The euro was trading at $1.153 on June 11th, with two-year German bond yields flat at 2.71%. Germany's 10-year yield remained little changed at 3.057%, according to Reuters.
During a press conference following the policy meeting, ECB President Christine Lagarde provided additional insights into the bank's decision and economic outlook. She emphasized the need for swift adoption of regulations establishing a digital euro. Lagarde noted that manufacturing has held up so far due to firms building up stocks to cope with supply chain pressures and higher defense spending.
Lagarde reported that the labor market remains resilient, with unemployment at 6.3% in April, close to historical lows. The first quarter saw additional jobs being created, although at a slower pace than in the last quarter of 2025. She also mentioned that labor demand has cooled further and firms and households expect the labor market to weaken. Lagarde highlighted that the war in the Middle East is weighing on economic activity, with surveys pointing to a slowdown, especially in services.
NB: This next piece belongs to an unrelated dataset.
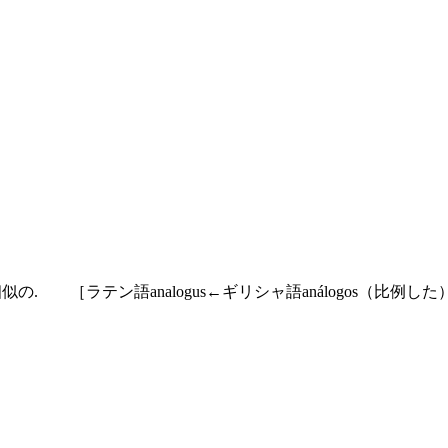
の. ［ラテン語analogus←ギリシャ語análogos（比例した）（a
Bundesbank President Joachim Nagel stated that the ECB will keep all options open for its July policy meeting and be ready to act again if necessary to stop an Iran-war-induced energy price surge from spreading. He emphasized that Thursday's rate hike was necessary as inflation was now spreading beyond energy and starting to affect the price of other goods and services. Nagel noted that a July rate hike was not policymakers' base case, but a move could still happen should energy prices rise further or the ECB face yet another negative inflation surprise.